Only lines holding the word "action" should be copied from the material.

== Record extracts ==

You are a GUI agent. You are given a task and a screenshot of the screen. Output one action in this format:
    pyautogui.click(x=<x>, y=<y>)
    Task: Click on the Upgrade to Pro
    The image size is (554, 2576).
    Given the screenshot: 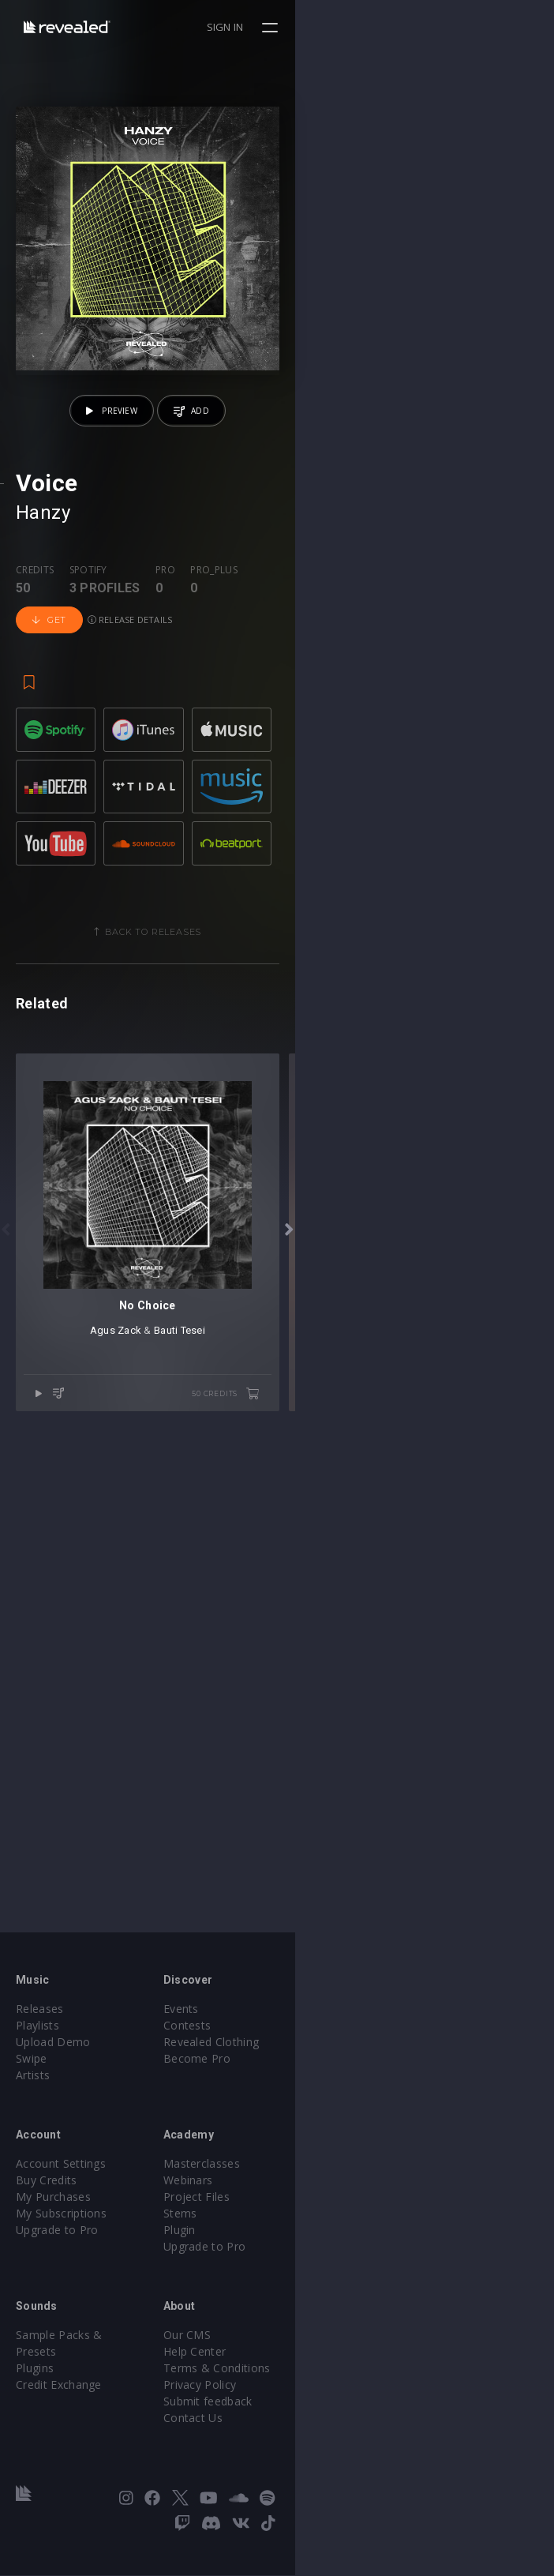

===
== Record extracts ==

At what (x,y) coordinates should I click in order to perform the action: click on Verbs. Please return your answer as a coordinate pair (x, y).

===

Your response:
You are a GUI agent. You are given a task and a screenshot of the screen. Output one action in this format:
At what (x,y) coordinates should I click in order to perform the action: click on Verbs. Please return your answer as a coordinate pair (x, y).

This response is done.